CNN Indonesia–Koordinator Kampanye Iklim dan Energi Greenpeace Indonesia Tata Mustaya mengatakan penggunaan gas oleh sejumlah negara hanya menjadi distraksi dari transisi energi, dan tidak sepenuhnya mengadopsi bebas emisi.
“Persoalan dari gas adalah ini bukan solusi yang sebenarnya dan akan menunda transisi yang sebenarnya. Jadi kalau kita dorong gas, berarti di sisi kita, kita tidak akan bisa zero emission di 2050 karena kalau kita bangun sekarang gasnya akan tetap ada 2060-2070,” ujar Tata dalam webinar Quo Vadis Komitmen Transisi Energi di G20? Refleksi Atas Hasil KTT G7 di Jerman, Selasa (19/7).

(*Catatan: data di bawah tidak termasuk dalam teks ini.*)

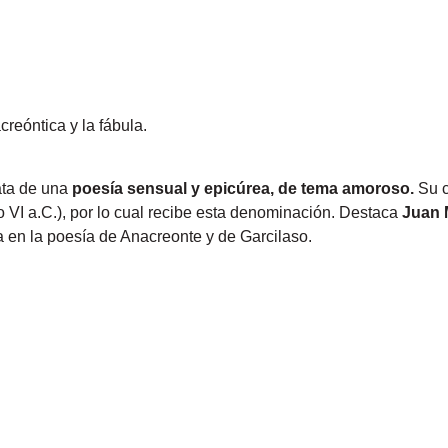
creóntica y la fábula.
ata de una
poesía sensual y epicúrea, de tema amoroso.
Su c
o VI a.C.), por lo cual recibe esta denominación. Destaca
Juan 
ra en la poesía de Anacreonte y de Garcilaso.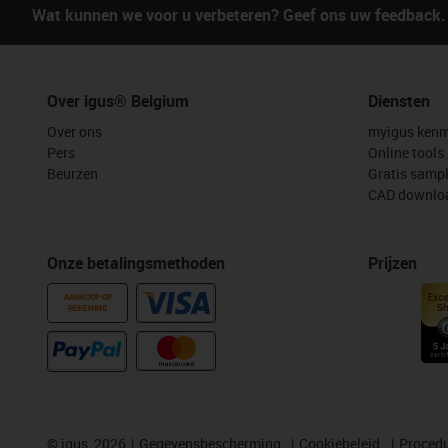
Wat kunnen we voor u verbeteren? Geef ons uw feedback.
Over igus® Belgium
Diensten
Over ons
myigus kenm
Pers
Online tools
Beurzen
Gratis samp
CAD downloa
Onze betalingsmethoden
Prijzen
AANKOOP OP
REKENING
©
igus, 2026
Gegevensbescherming
Cookiebeleid
Procedu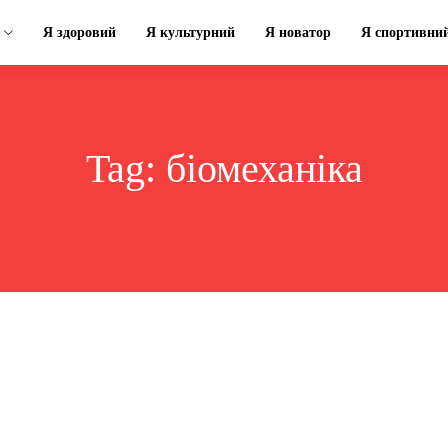
Я здоровий
Я культурний
Я новатор
Я спортивни
Tag:
біомеханіка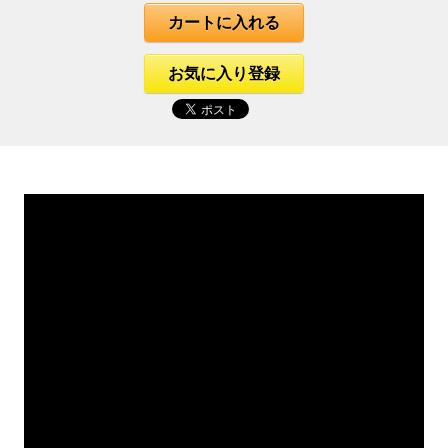
カートに入れる
お気に入り登録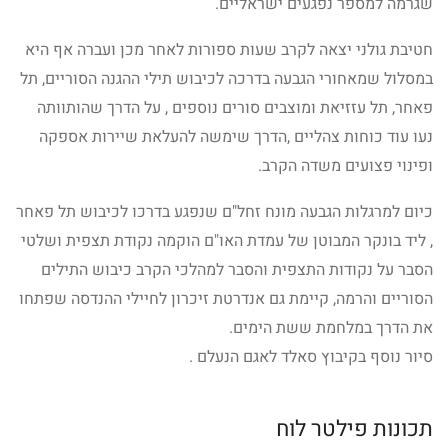
שגרמה למספר נפגעים ישראליים.
חטיבת גולני יצאה לקרב שעות ספורות לאחר מכן ועברה אף היא
במסלול שמאחורי הגבעה בדרכה לכיבוש תילי ההגנה הסוריים, תל
פאחר, תל עזזיאת ומוצבים סורים נוספים , על הדרך שהותוותה
נעו עוד כוחות צהליים ,הדרך שימשה להעלאת שיירות אספקה
ופינוי פצועים משדה הקרב.
כיום למרגלות הגבעה מונח זחל"ם שנפגע בדרכו לכיבוש תל פאחר
, ליד בונקר המבוטן של עמדת האו"ם הוקמה נקודת תצפית ושלטי
הסבר על נקודות התצפית והסבר למהלכי הקרב כיבוש התילים
הסוריים והרמה, קיימת גם אנדרטת זיכרון לחיילי ההנדסה שפתחו
את הדרך במלחמת ששת הימים.
סיור נוסף בקיבוץ סאלד לאגם הנעלם .
תכונות פילטר לוח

Tata menjelaskan meskipun gas menghasilkan lebih sedikit emisi ketimbang energi fosil, namun tetap membawa dampak buruk bagi lingkungan dan mempercepat krisis iklim.

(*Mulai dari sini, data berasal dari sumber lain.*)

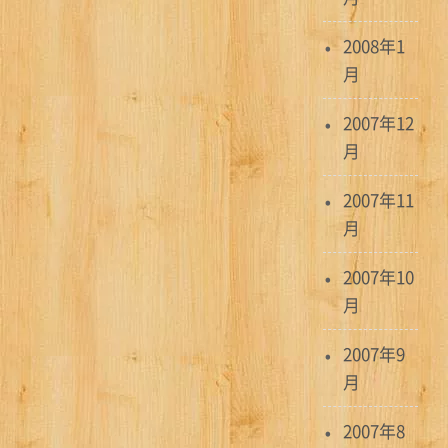
2008年1
月
2007年12
月
2007年11
月
2007年10
月
2007年9
月
2007年8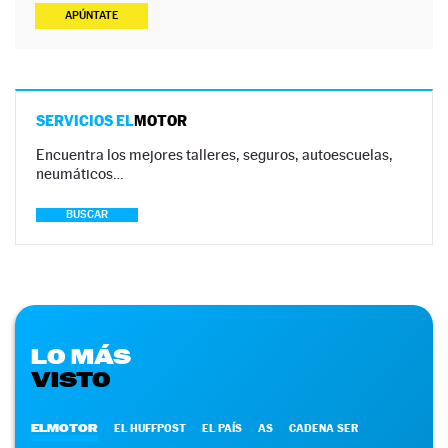
APÚNTATE
SERVICIOS EL
MOTOR
Encuentra los mejores talleres, seguros, autoescuelas,
neumáticos…
BUSCAR
LO MÁS
VISTO
ELMOTOR
EL HUFFPOST
EL PAÍS
AS
CADENA SER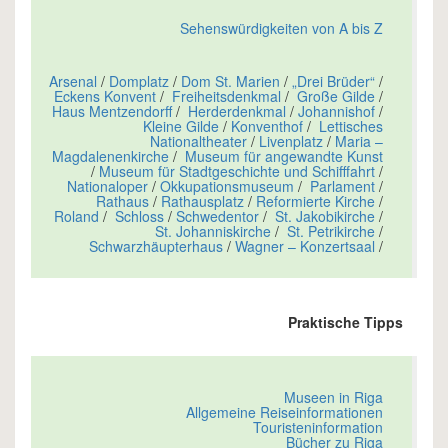
Sehenswürdigkeiten von A bis Z
Arsenal
/
Domplatz
/
Dom St. Marien
/
„Drei Brüder“
/
Eckens Konvent
/
Freiheitsdenkmal
/
Große Gilde
/
Haus Mentzendorff
/
Herderdenkmal
/
Johannishof
/
Kleine Gilde
/
Konventhof
/
Lettisches
Nationaltheater
/
Livenplatz
/
Maria –
Magdalenenkirche
/
Museum für angewandte Kunst
/
Museum für Stadtgeschichte und Schifffahrt
/
Nationaloper
/
Okkupationsmuseum
/
Parlament
/
Rathaus
/
Rathausplatz
/
Reformierte Kirche
/
Roland
/
Schloss
/
Schwedentor
/
St. Jakobikirche
/
St. Johanniskirche
/
St. Petrikirche
/
Schwarzhäupterhaus
/
Wagner – Konzertsaal
/
Praktische Tipps
Museen in Riga
Allgemeine Reiseinformationen
Touristeninformation
Bücher zu Riga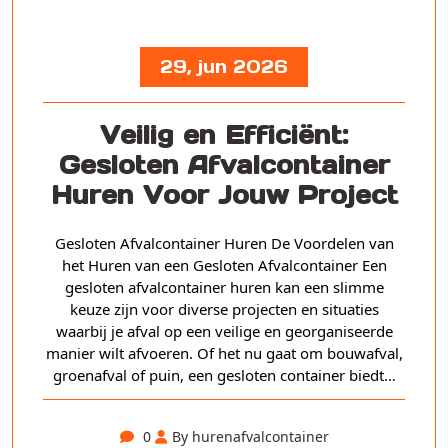
29, jun 2026
Veilig en Efficiënt:
Gesloten Afvalcontainer
Huren Voor Jouw Project
Gesloten Afvalcontainer Huren De Voordelen van
het Huren van een Gesloten Afvalcontainer Een
gesloten afvalcontainer huren kan een slimme
keuze zijn voor diverse projecten en situaties
waarbij je afval op een veilige en georganiseerde
manier wilt afvoeren. Of het nu gaat om bouwafval,
groenafval of puin, een gesloten container biedt…
0
By hurenafvalcontainer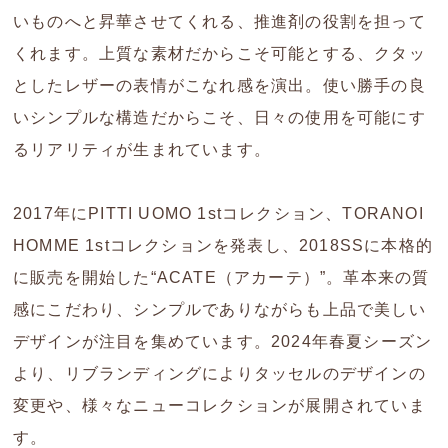
いものへと昇華させてくれる、推進剤の役割を担って
くれます。上質な素材だからこそ可能とする、クタッ
としたレザーの表情がこなれ感を演出。使い勝手の良
いシンプルな構造だからこそ、日々の使用を可能にす
るリアリティが生まれています。
2017年にPITTI UOMO 1stコレクション、TORANOI
HOMME 1stコレクションを発表し、2018SSに本格的
に販売を開始した“ACATE（アカーテ）”。革本来の質
感にこだわり、シンプルでありながらも上品で美しい
デザインが注目を集めています。2024年春夏シーズン
より、リブランディングによりタッセルのデザインの
変更や、様々なニューコレクションが展開されていま
す。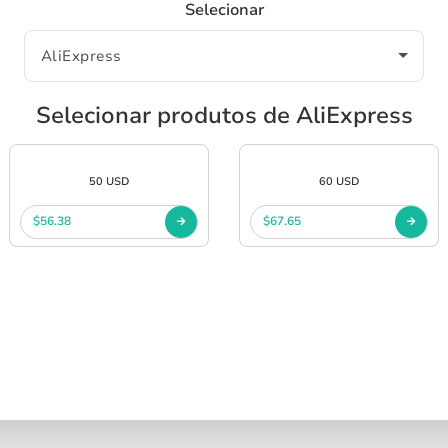
Selecionar
Selecionar produtos de AliExpress
50 USD
60 USD
$56.38
$67.65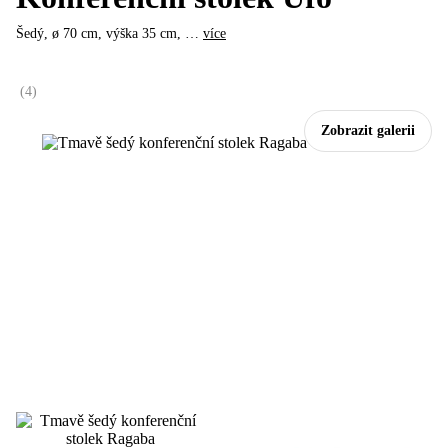
Šedý, ø 70 cm, výška 35 cm
, …
více
(
4
)
Zobrazit galerii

Sebab itu, ia menegaskan pentingnya negara-negara untuk berhenti menunda transisi energi karena urgensi untuk mencegah krisis iklim semakin besar.

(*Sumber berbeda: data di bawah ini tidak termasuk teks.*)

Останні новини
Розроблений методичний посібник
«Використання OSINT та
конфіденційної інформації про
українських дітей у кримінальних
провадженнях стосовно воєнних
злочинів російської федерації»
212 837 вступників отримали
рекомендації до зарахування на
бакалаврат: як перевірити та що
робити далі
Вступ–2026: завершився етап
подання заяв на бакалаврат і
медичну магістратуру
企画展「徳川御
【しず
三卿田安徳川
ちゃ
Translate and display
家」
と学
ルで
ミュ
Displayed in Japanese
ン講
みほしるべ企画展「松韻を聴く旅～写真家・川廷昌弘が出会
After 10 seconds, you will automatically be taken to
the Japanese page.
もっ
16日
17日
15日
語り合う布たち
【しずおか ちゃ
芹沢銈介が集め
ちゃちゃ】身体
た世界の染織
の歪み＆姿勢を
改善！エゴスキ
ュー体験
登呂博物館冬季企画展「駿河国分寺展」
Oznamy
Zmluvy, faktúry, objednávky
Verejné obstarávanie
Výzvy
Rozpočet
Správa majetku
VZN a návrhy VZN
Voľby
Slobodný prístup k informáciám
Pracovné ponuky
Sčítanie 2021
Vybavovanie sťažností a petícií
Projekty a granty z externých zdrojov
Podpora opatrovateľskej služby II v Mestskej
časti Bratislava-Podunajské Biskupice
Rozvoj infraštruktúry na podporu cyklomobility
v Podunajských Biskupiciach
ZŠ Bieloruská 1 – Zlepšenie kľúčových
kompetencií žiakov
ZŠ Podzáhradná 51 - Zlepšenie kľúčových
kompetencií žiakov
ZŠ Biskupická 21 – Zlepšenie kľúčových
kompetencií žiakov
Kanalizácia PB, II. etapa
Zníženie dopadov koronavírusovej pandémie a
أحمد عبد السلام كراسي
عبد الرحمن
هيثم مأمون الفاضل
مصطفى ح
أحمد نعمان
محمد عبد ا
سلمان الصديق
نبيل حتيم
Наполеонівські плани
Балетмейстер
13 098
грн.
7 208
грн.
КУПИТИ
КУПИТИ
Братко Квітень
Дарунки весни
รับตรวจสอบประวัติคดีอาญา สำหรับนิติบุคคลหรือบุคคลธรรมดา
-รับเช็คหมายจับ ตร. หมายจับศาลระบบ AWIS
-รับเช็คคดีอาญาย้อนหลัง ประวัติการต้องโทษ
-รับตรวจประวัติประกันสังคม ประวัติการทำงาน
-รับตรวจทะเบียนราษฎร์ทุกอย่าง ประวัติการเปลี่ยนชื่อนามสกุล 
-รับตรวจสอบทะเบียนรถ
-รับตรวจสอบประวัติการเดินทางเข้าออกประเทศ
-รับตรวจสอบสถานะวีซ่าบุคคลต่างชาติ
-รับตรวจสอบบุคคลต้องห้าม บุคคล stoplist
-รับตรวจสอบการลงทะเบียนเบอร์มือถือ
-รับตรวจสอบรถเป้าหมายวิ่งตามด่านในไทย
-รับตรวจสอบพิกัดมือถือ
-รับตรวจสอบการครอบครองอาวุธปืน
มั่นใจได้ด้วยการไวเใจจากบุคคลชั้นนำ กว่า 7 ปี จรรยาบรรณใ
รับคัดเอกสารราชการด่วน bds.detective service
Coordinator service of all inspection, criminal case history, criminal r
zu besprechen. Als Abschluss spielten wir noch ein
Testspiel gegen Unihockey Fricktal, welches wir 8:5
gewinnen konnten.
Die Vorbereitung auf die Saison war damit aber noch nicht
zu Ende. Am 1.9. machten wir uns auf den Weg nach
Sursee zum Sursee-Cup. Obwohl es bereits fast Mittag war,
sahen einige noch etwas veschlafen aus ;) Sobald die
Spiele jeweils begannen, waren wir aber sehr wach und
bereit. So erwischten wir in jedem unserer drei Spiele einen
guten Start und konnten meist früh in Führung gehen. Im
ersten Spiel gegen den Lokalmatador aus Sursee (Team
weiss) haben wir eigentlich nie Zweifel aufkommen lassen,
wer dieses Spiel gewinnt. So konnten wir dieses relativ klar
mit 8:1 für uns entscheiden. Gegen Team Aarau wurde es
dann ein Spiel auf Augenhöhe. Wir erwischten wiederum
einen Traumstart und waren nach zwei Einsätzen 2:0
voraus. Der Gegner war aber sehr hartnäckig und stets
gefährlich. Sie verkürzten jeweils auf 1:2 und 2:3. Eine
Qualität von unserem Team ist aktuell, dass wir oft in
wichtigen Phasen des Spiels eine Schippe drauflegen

“Penundaan ini menjadi persoalan karena kita memiliki waktu yang sempit untuk menghentikan krisis iklim,” katanya.

Peneliti dan Manajer Program Trend Asia Andri Prasetiyo mengatakan banyak kajian yang membuktikan penggunaan gas sebagai sumber energi dapat mengunci negara, baik maju maupun berkembang, dalam ketergantungan dengan energi kotor.

“Jadi dia bukannya menjadi jembatan untuk menghubungkan energi terbarukan, justru malah dia mengunci karena sifatnya dia relatif menina-bobokan negara-negara yang memang sudah terlanjur memilih (gas),” sebut Andri.

Ia mengatakan sejumlah negara sudah terlanjur nyaman menggunakan gas sehingga tidak ada dorongan untuk melakukan transisi energi. Padahal, emisi yang dikeluarkan gas pun tidak lebih ramah dibandingkan karbondioksida dari energi fosil.

“Oh ya sudah gas lebih enak, tapi kuncinya adalah kita tahu bahwa gas juga menimbulkan methane dan itu juga tidak lebih ramah dibandingkan carbon dioxide,” katanya.